Deactivating an engine — whether manually, on a timeout, or on a schedule — releases its compute and stops billing. Its deployments are remembered and restored when the engine becomes active again.
Engine lifecycle
An engine moves through a well‑defined set of states:
| Status | Meaning |
|---|---|
| Creating | Compute is being provisioned and the model is loading. The engine is not yet serving. |
| Active | The engine is running and ready to serve deployments (inference). Billing is active. |
| Scheduled | The engine is configured with a schedule and is waiting for its next start window. |
| Inactive | The engine has been deactivated. Compute is released and billing has stopped; it can be reactivated. |
Typical transitions:
- Creating → Active once compute is provisioned and the model passes its readiness check.

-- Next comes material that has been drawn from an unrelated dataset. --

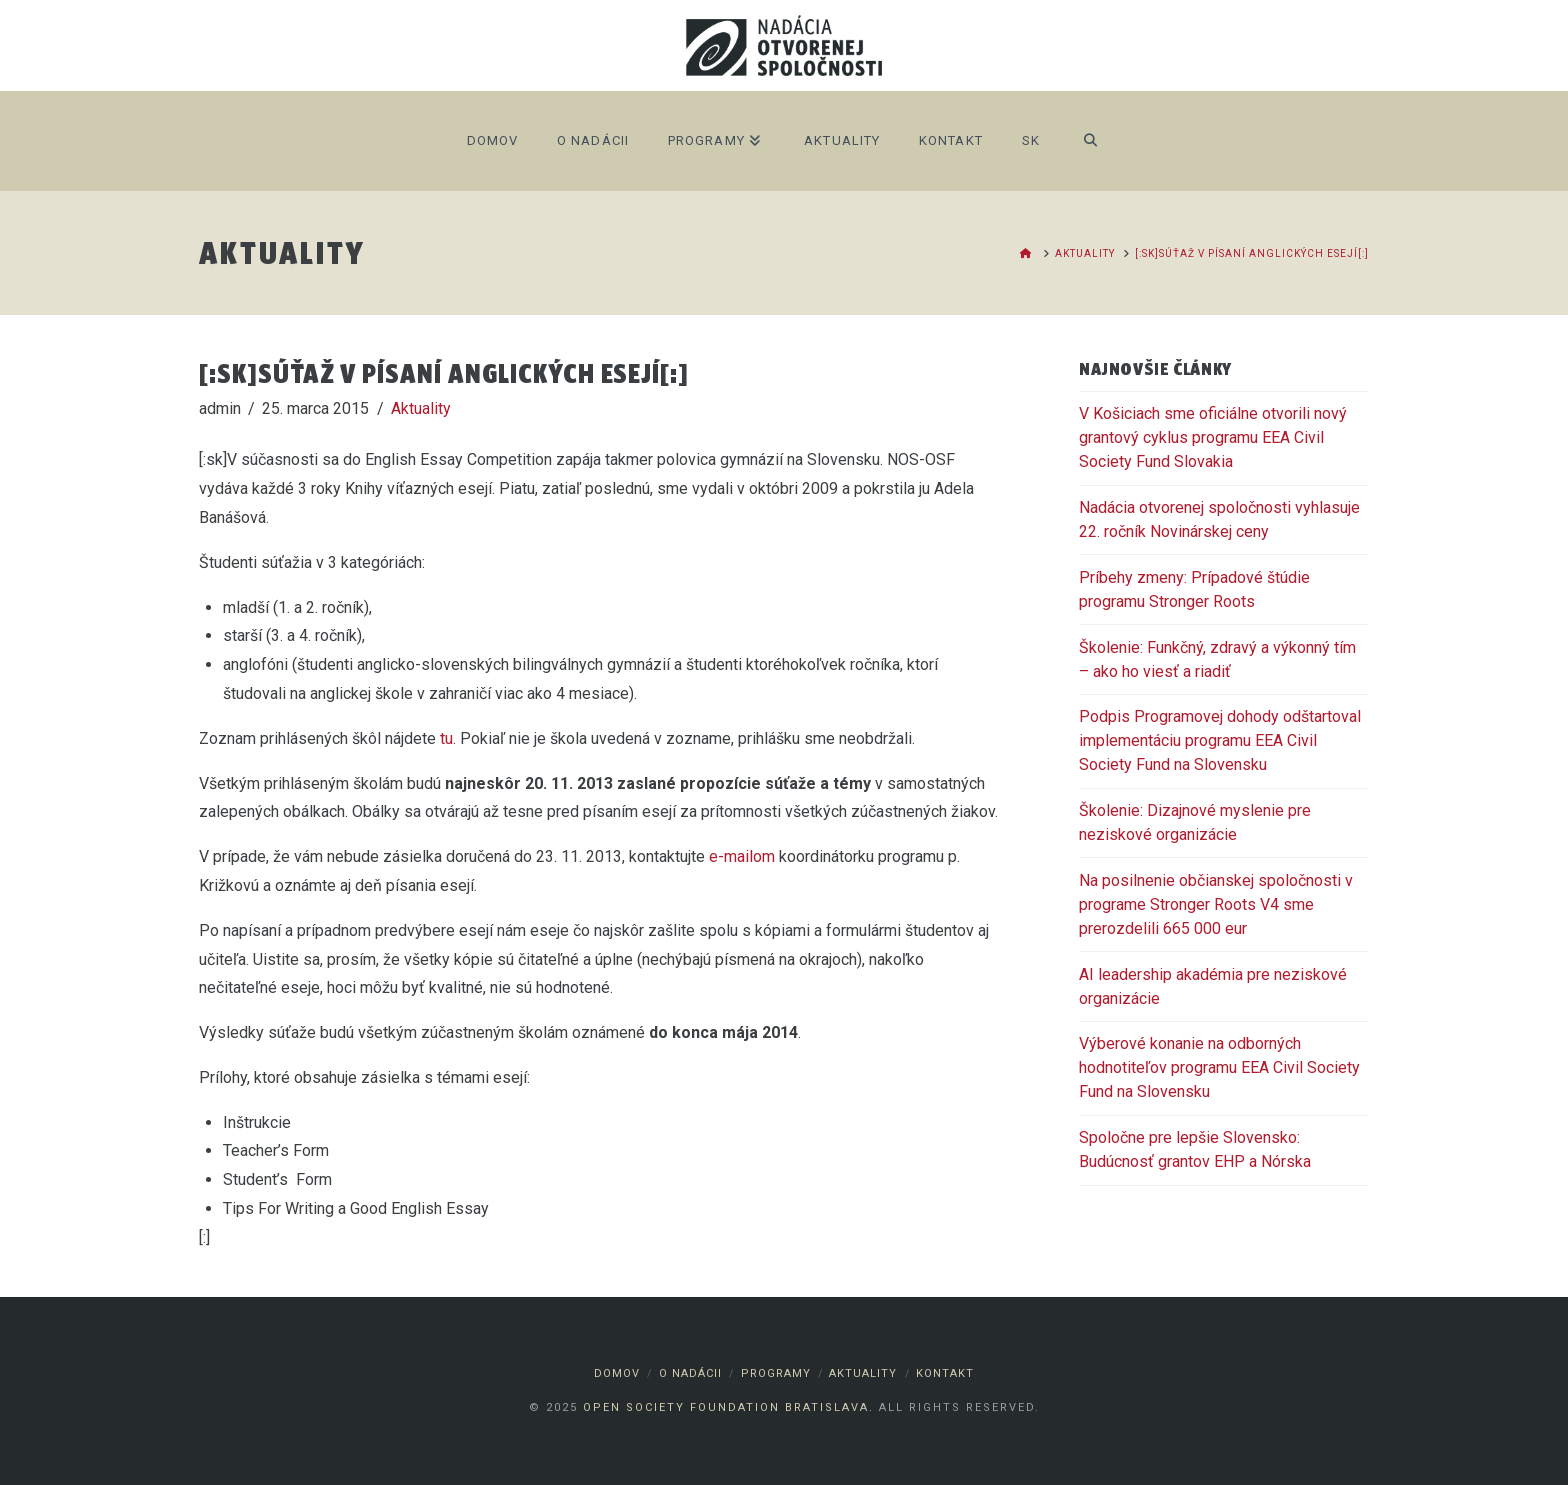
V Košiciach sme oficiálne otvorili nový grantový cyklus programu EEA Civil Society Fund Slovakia (1213, 437)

- Active → Scheduled when the engine is created outside its scheduled window.
- Active → Inactive when you deactivate it, or when an inactive‑timeout or schedule fires.
- Inactive → Active when you reactivate it (or the next schedule window opens).

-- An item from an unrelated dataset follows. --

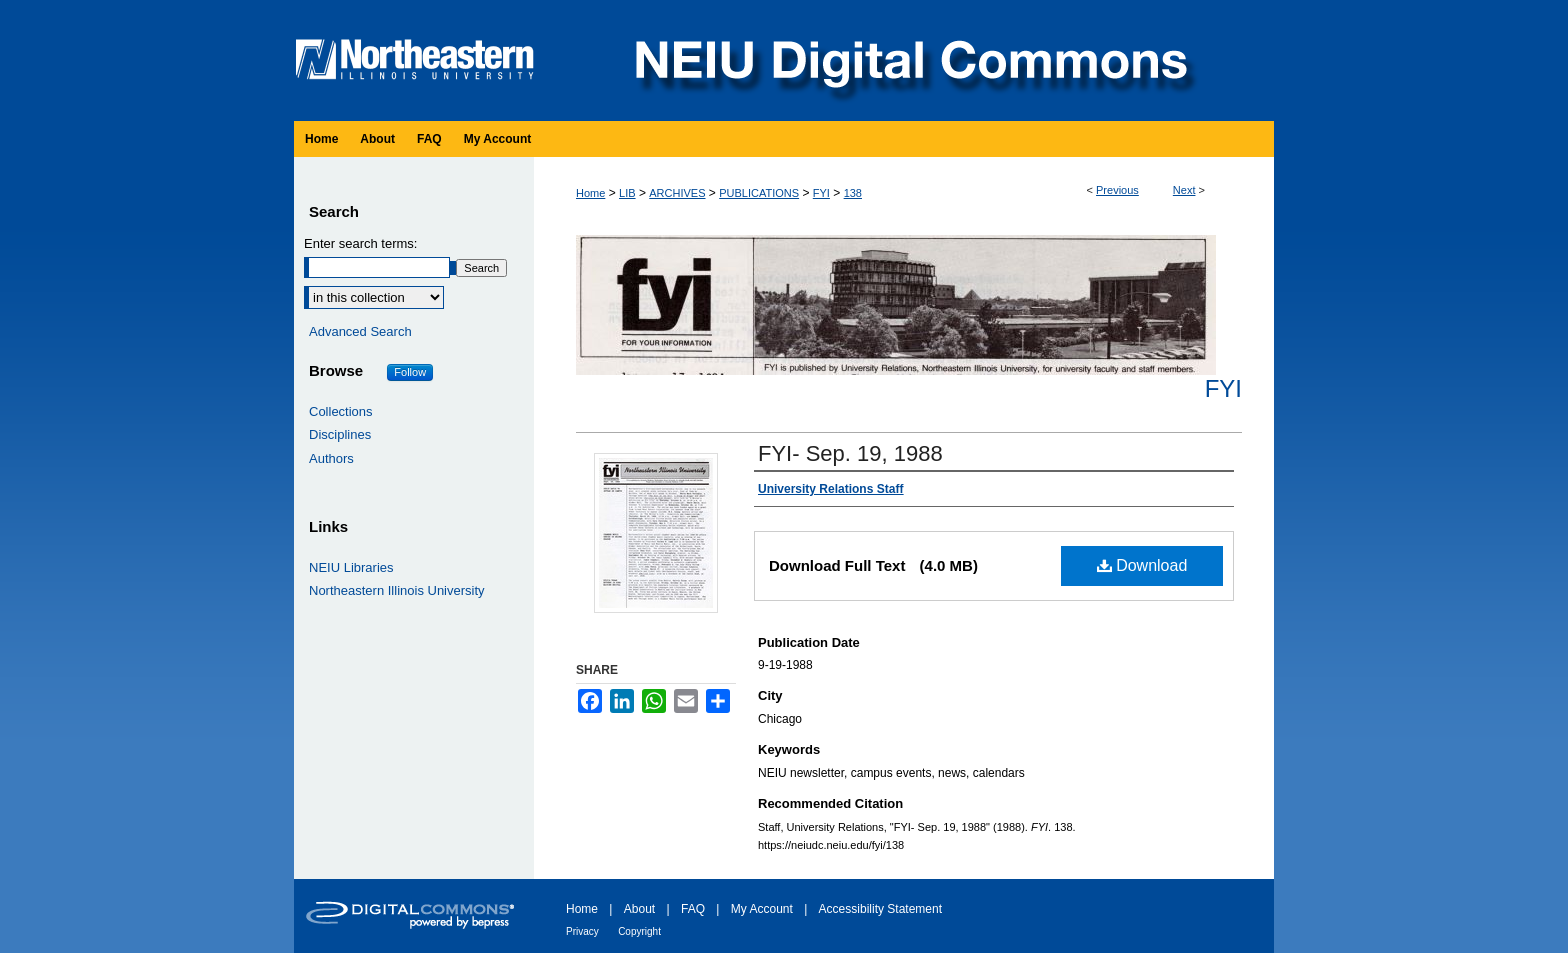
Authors (331, 458)
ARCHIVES (677, 193)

When an engine becomes Active, any fine‑tuned deployments that were attached while it was provisioning or deactivated are reloaded automatically, so it comes back up serving the same set of models.
Serving requests
A running engine exposes an HTTP API. For text generation it is OpenAI‑compatible, so you can point an existing OpenAI client at it; other task types use Emissary's task‑specific endpoints. You call the engine the same way regardless of whether it is on‑demand or cluster — the server type is an implementation detail handled behind a single stable endpoint.
- Base URL:
https://api.withemissary.com - Authentication: send your key in the
X-API-Keyheader. - Model field: set
modelto the deployment you want to serve — the base model, or a fine‑tuned deployment by name.

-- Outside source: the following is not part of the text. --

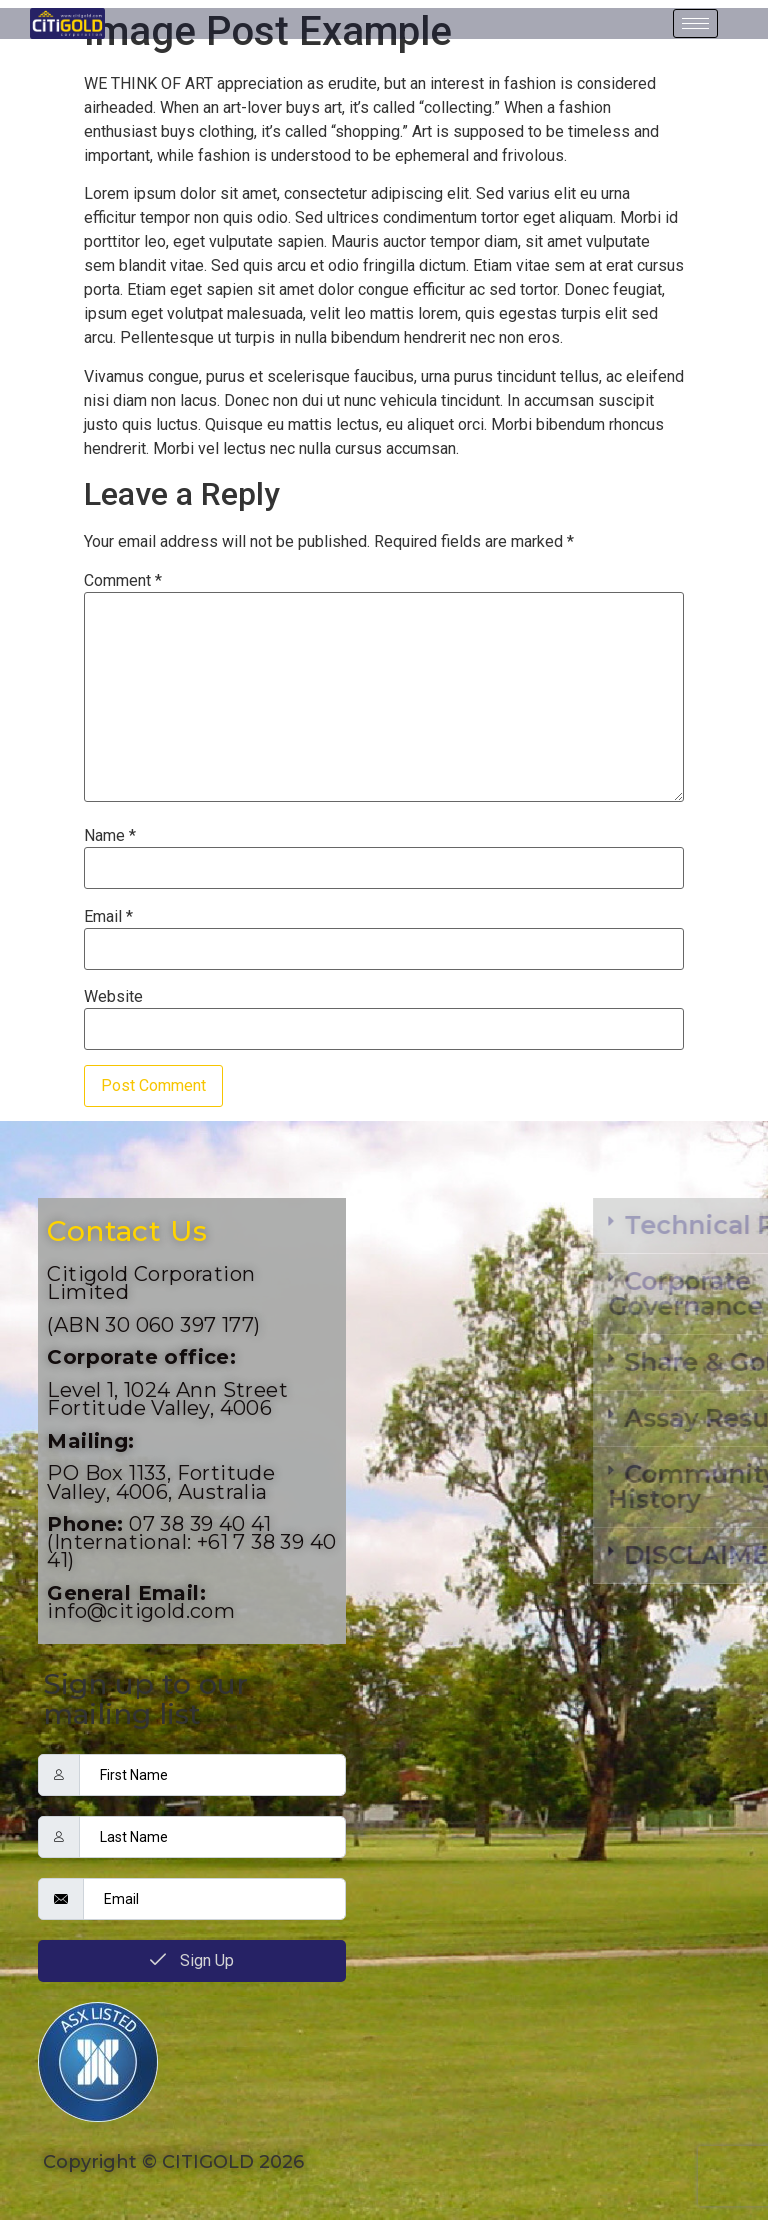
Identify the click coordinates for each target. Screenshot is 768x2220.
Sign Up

The endpoint you call depends on the engine's task type:
| Task type | Endpoint |
|---|---|
text-generation (chat) | POST /v1/chat/completions |
text-generation (completions) | POST /v1/completions |
embedding | POST /v1/embeddings |
classification | POST /v1/classification |
regression | POST /v1/regression |
ner | POST /v1/ner |
image-detection | POST /v1/image-detection |
vlm-generation | POST /v1/vlm/generation |
vlm-classification | POST /v1/vlm/classification |
For text generation you can stream responses token‑by‑token and pass the usual sampling
parameters (temperature, top_p, top_k, max_completion_tokens, and friends). On cluster
engines, requests are routed across replicas and the correct LoRA adapter is selected from the
model field automatically; if the engine is mid‑scale or briefly unavailable, the cluster
absorbs the retry rather than surfacing it to your application.
Emissary logs each request's latency, token counts, and throughput so you can monitor an engine's performance from the dashboard.